Juan Padilla, owner of Spotless Cleaning Chicago, said the scrubbers would have to save him three hours of human labor every day to make it worth the price tags of between $30,000 and $50,000.
“Companies that are selling this equipment are making it seem like, ‘Hey, this is the best thing ever,’ but I’m not seeing much implementation of it to be honest,” said Padilla, whose company works mostly with office buildings.
Rainbow Property Maintenance, also in Chicago, signed up to be part of the pilot for the Whiz robotic industrial vacuum cleaner, which learns a space and cleans the carpet autonomously, from SoftBank.
“We tried it, and man, we really wanted to fit the square peg into the round hole,” said Rainbow consulting technology manager John Duda. “We really wanted to make it work.”
But if it didn’t have big swaths of carpet to clean, it got stuck in corners, Duda said.
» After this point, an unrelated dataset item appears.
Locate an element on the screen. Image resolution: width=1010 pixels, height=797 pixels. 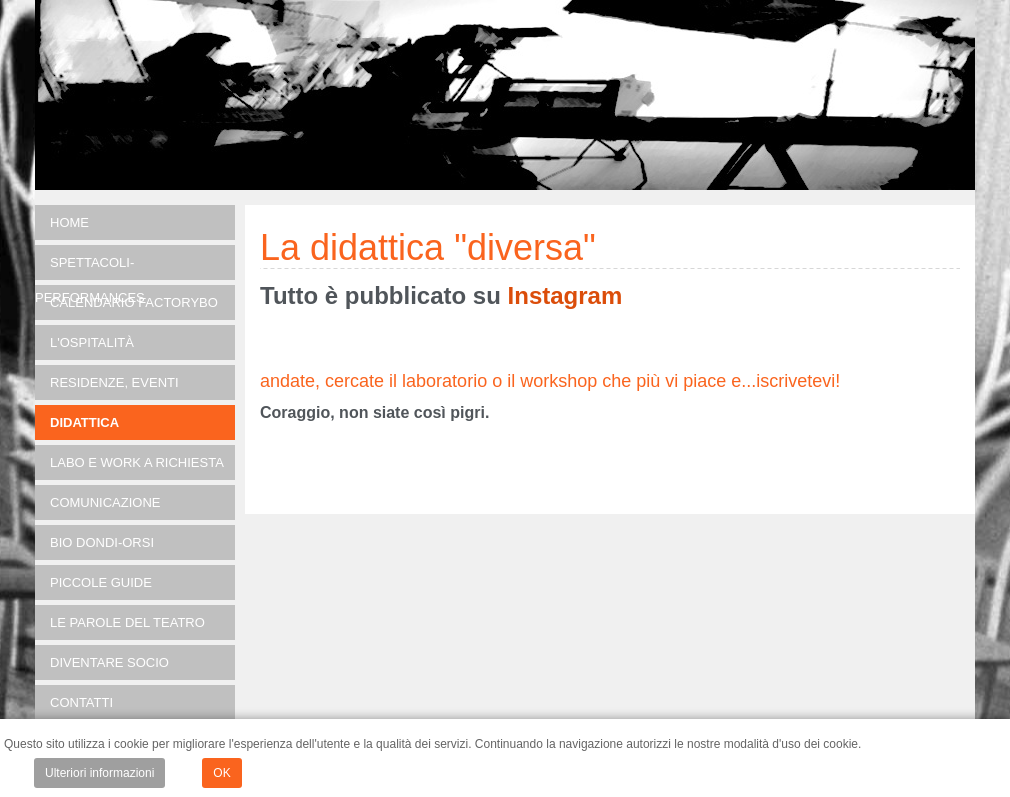 Contatti is located at coordinates (81, 702).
And employees, perhaps worried about being replaced, picked up their productivity and could finish the same job faster, he said.
SoftBank spokesperson Kass Dawson said customers are confident in Whiz and “see its efficiency every day.”

Companies are probably right to be a little cautious, said Françoise Carré, a research director at the University of Massachusetts at Boston who has been working with UCLA researcher and professor Chris Tilly on a wide-ranging study for more than two years looking at technology across retail.
“One thing we do know is that it takes a fair amount of time to train these robots,” Tilly said. In some cases, the researchers heard of robots still struggling to learn shelf inventory after being in stores for nearly a year.
Big tech adoptions could certainly risk job losses for retail and custodial workers, which would disproportionately affect women and people of color, who hold the jobs in greater numbers, said Tilly.
But exactly how that will play out is unclear. Even though the pandemic has caused demand for cleaning robots to surge, there are also a lot of employees out of work that might be willing to do the jobs at low wages.
But the cleaning robots are also doing some psychological work — convincing customers, travelers and patients that spaces are clean and orderly during the pandemic.

Brain Corp.'s Izhikevich said two-thirds of the increase of usage he’s seeing in the automated floor scrubbers is due to robots operating during daytime hours, a fairly uncommon time for the big machines to run. Daytime usage hours have more than doubled since last year, he said. They are usually turned on at night when buildings are mostly empty.
A lot of customers asked for increased day work during the early months of the pandemic said Padilla from Spotless Cleaners. They wanted touch points such as doorknobs cleaned nearly constantly, he said.
“I think the first maybe two months people were really afraid,” he said, noting customers have since backed off daytime cleaning a bit.
The pandemic won’t last forever, but Rus says the robots, especially the disinfection robots, will persist and expand into more hotels, hospitals and warehouses.
“Wouldn’t you feel safer being in a space that has not only been dusted and swept, but is also certified to be virus-free?” she asked.